Theresa May has been at pains over recent months to point to the damage no deal would do to the country, while at the same time committing to take the country over the cliff if MPs vote against her deal.
May wants us to believe that it’s her way or disaster, and to scare Labour MPs into voting for her deal as a result. The problem for the prime minister is that she doesn’t have the power to force a no deal outcome.
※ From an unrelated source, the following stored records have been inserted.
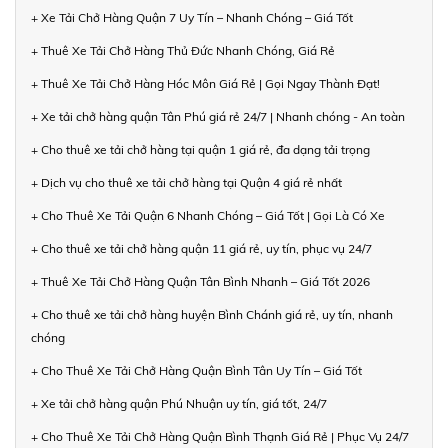
+ Xe Tải Chở Hàng Quận 7 Uy Tín – Nhanh Chóng – Giá Tốt
+ Thuê Xe Tải Chở Hàng Thủ Đức Nhanh Chóng, Giá Rẻ
+ Thuê Xe Tải Chở Hàng Hóc Môn Giá Rẻ | Gọi Ngay Thành Đạt!
+ Xe tải chở hàng quận Tân Phú giá rẻ 24/7 | Nhanh chóng - An toàn
+ Cho thuê xe tải chở hàng tại quận 1 giá rẻ, đa dạng tải trọng
+ Dịch vụ cho thuê xe tải chở hàng tại Quận 4 giá rẻ nhất
+ Cho Thuê Xe Tải Quận 6 Nhanh Chóng – Giá Tốt | Gọi Là Có Xe
+ Cho thuê xe tải chở hàng quận 11 giá rẻ, uy tín, phục vụ 24/7
+ Thuê Xe Tải Chở Hàng Quận Tân Bình Nhanh – Giá Tốt 2026
+ Cho thuê xe tải chở hàng huyện Bình Chánh giá rẻ, uy tín, nhanh
chóng
+ Cho Thuê Xe Tải Chở Hàng Quận Bình Tân Uy Tín – Giá Tốt
+ Xe tải chở hàng quận Phú Nhuận uy tín, giá tốt, 24/7
+ Cho Thuê Xe Tải Chở Hàng Quận Bình Thạnh Giá Rẻ | Phục Vụ 24/7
Parliament is sovereign and, in the end, can force an outcome of its own choosing, as was acknowledged by the recently returned Amber Rudd.
In one way, fear of no deal is understandable – a no deal outcome is indeed disastrous for the UK. Legal limbo, WTO rules requiring tariffs on our exports and imports, lost airplane landing rights, no access to European arrest warrants, lost residency rights for British citizens in other EU countries (and vice versa), higher costs, more red tape, fewer opportunities, fewer workplace rights and protections and restrictions in our ability to study or work abroad are just some of the problems we would have created.
Even if May’s best case scenario worked out, many of the effects of any Chequers based deal are just as bad as no deal. Both would take us outside the customs union and single market and end police cooperation, technical agencies and numerous other elements of European cooperation which have brought nothing but benefits to the UK since we joined.
If passed, May’s deal would take our service sector – 80% of our economy – out of our main export market. It would harm manufacturing as many products make their money from after-sales services. It would harm our security, excluding us from security arrangements such as the European Arrest Warrant and data sharing on terrorist threats because it refuses the legal framework that enables cooperation. May’s deal would lead to much the same damage as no deal, like it or not.
May’s agreement looks likely to fall at the first or second hurdle, voted down by the Tory Brexiteers and the DUP. It is the duty of Labour MPs however to make sure that it is voted down. May’s deal comes nowhere close to meeting Labour’s six tests, which call for any new EU relationship to have the ‘exact same benefits’ as EU membership, for rights and protections to be defended, and national security and our ability to tackle cross-border crime to be protected. Whether it’s no deal or May’s deal, the result would be the same: a miserable Brexit for the UK threatening business confidence, our NHS and the future of young people. For Labour MPs to ride to May’s rescue would be a betrayal of their constituents and the party.
Any MP concerned about no deal needs to recognise that it is fully within parliament’s ability to stop a no deal Brexit. If May’s deal is rejected, as it should be, parliament is in the driving seat. The question then becomes what parliament will do with its power.
If public opinion was resolutely behind Brexit it would be harder for MPs to take a stand against it. In reality all the movement since 2016 has been away from Brexit and towards Remain, particularly among Labour voters. The campaign for a public vote on the deal has been far more successful than many people had thought possible, opening the political space for a new vote to be backed not only as the most democratic way forward, but also as the most popular.
If we go ahead with Brexit we face an unpalatable choice: either we leave the customs union and single market and take a huge economic hit, or we stay in them to minimise the hit and have to follow rules which we would no longer have a say on. Neither is good for Britain.
Labour MPs must ask themselves if May’s deal is better than the deal we’ve already got inside the EU. If they cannot look their constituents in the eye and say that it is, they must vote this deal down and hand the final decision back to the public in a People’s Vote.